魅力アップの心理学「成熟さ」(3)~「自立」の先にある段階~

依存から自立へ、という心の成長プロセスの先には、「相互依存」といわれる段階があります。

自立ができていて、その上で依存も受け入れられるという相互依存の段階に入ると、相手も自分も人との関わり方が楽になるだけでなく、「包容力」などの「成熟さ」という魅力が前面に現れてくるようになります。

●自立の先にある段階

他者に依存をすることで傷つき、自分の欲求を満たしてもらえないことから自立をしていくとう、依存から自立へという心の成長プロセスを見てきましたが、自立が終着点というわけではありません。

自立の先には、また別の新たな段階があります。

それは、「相互依存」とか「共同創造」といわれる段階で、一言でいうと、依存を受け入れていくプロセスになります。
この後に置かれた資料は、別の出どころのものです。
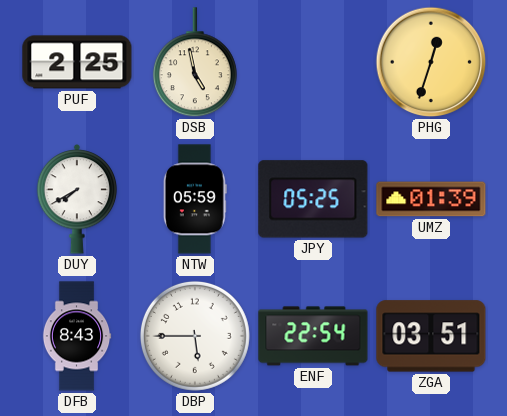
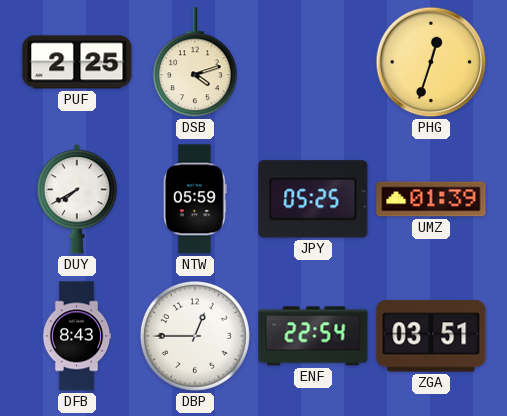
DSB: 4:58 -> 4:12
DBP: 5:45 -> 12:45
依存の時代というのは、自立をすることができずに他者に依存していました。
それは、言い換えると「依存はできるけれど自立ができない」状態ということができます。

そして、自立の時代というのは、依存を嫌ったり否定したりすることで自立していきます。
それは、言い換えると「自立はしたけれど、依存を受け入れることができない」という状態ということができます。

その先にある「相互依存」や「共同創造」とは、「自立もできて依存もできる」状態になっていくというプロセスになります。

自立ができた上で依存を受け入れることができるようになると、「自分の幸せは他人次第」「愛されるために誰かに合わせる」というような“自分がない状態”ではなく、それでいて、「自分のやり方」や「正しさ」という理性的な判断などによって人を遠ざけることがなく、自分や他人の依存心と上手に付き合えるようになります。

また、依存を受け入れて上手に付き合えるようになるというのは、角度を変えて見ると、感情と上手に付き合えるようになるということでもあります。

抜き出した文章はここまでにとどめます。